Verification show commands (run on each device or via automation that executes them):
show running-config | include hostname
hostname sw1
show running-config | section interface Vlan10
interface Vlan10
ip address 192.0.2.10 255.255.255.0
show ntp status
Clock is synchronized, stratum 2, reference is 198.18.1.1
What just happened: These show commands confirm the hostname, management VLAN interface, and NTP status. The outputs demonstrate that the template rendered correctly and the devices are synchronized to the designated NTP server.
Real-world note: Verification must be part of your automation pipeline. Automated rollbacks or alerting should trigger if verification fails.

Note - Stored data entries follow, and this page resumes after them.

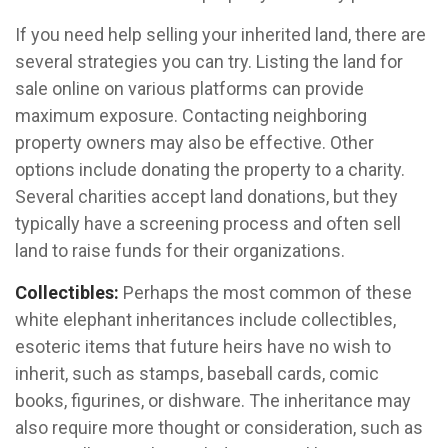
If you need help selling your inherited land, there are
several strategies you can try. Listing the land for
sale online on various platforms can provide
maximum exposure. Contacting neighboring
property owners may also be effective. Other
options include donating the property to a charity.
Several charities accept land donations, but they
typically have a screening process and often sell
land to raise funds for their organizations.
Collectibles:
Perhaps the most common of these
white elephant inheritances include collectibles,
esoteric items that future heirs have no wish to
inherit, such as stamps, baseball cards, comic
books, figurines, or dishware. The inheritance may
also require more thought or consideration, such as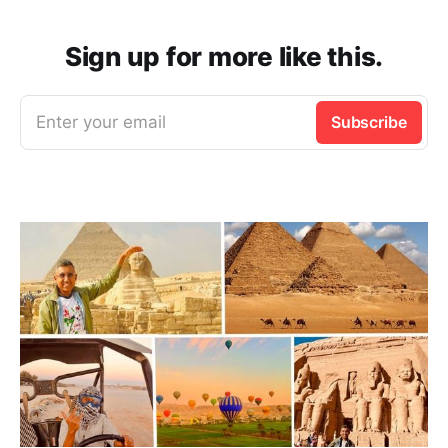
Sign up for more like this.
Enter your email
Subscribe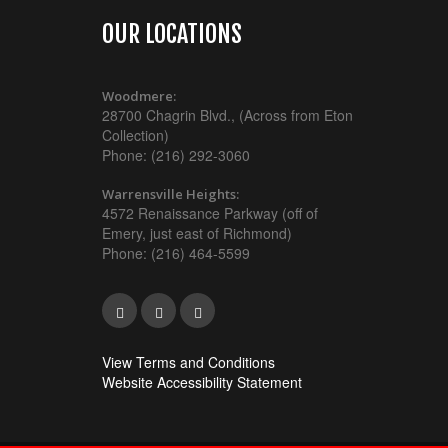
OUR LOCATIONS
Woodmere:
28700 Chagrin Blvd., (Across from Eton
Collection)
Phone: (216) 292-3060
Warrensville Heights:
4572 Renaissance Parkway (off of
Emery, just east of Richmond)
Phone: (216) 464-5599
View Terms and Conditions
Website Accessibility Statement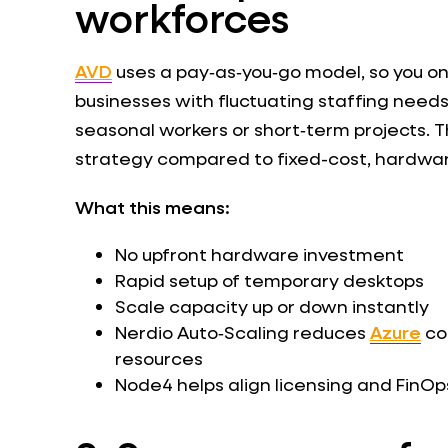
workforces
AVD
uses a pay‑as‑you‑go model, so you onl
businesses with fluctuating staffing needs
seasonal workers or short‑term projects. 
strategy compared to fixed-cost, hardwa
What this means:
No upfront hardware investment
Rapid setup of temporary desktops
Scale capacity up or down instantly
Nerdio Auto‑Scaling reduces
Azure
co
resources
Node4 helps align licensing and FinO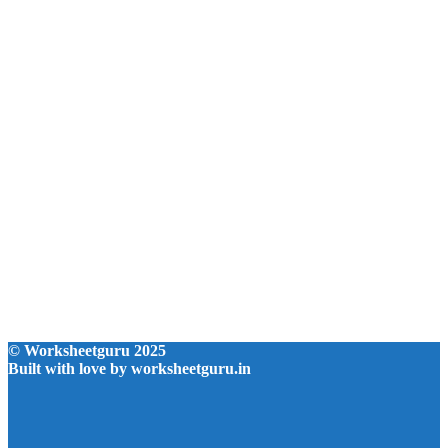
© Worksheetguru 2025
Built with love by worksheetguru.in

Verify (automation host approach):
! Example automated verification using RESTCONF GET for the hostname (conceptual):
curl -k -u admin:Lab@123 https://sw1.lab.nhprep.com/restconf/data/Cisco-IOS-XE-native:native/hostname
Expected output (conceptual JSON):
{"hostname":"sw1"}
Verification Checklist
- Check 1: Configuration templates rendered correctly — verify by checking
show running-config | include hostnameon each device. - Check 2: Management interface exists with the expected IP — verify with
show running-config | section interface Vlan10. - Check 3: NTP is configured and the device is synchronized — verify with
show ntp status.
Common Mistakes
| Symptom | Cause | Fix |
|---|---|---|
| Script times out on a subset of devices | Wrong hostname or DNS not resolving lab hostnames | Use management IPs or ensure DNS resolves hostnames; verify with ping from automation host |
| HTTP/RESTCONF 401 Unauthorized | Wrong credentials in inventory | Update inventory credentials or use a secure credential store; test with one device first |
| Partial deployment (some devices configured, others not) | No retries and transient network glitches | Add retries/backoff and logging; re-run script with idempotent templates |
| Logs show "SSL certificate verify failed" | Devices use self-signed certs and verify=True | For lab, use verify=False in requests; in production, manage proper CA-signed certs |
Key Takeaways
- Use templates and an inventory to make multi-device changes repeatable and idempotent — this prevents configuration drift.
- Concurrency (threading) speeds up mass deployments; tune thread counts to match your environment and device capabilities.
- Always implement retries, timeouts, and structured logging — this provides resilience and auditability.
- Automation must include verification steps; if verification fails, automation should either rollback or alert operators for manual intervention.
Final real-world insight: In production networks, automation is only as good as its safety net — testing, verification, logging, and secure credential handling are non-negotiable. Start small, verify, then scale your multi-device automation.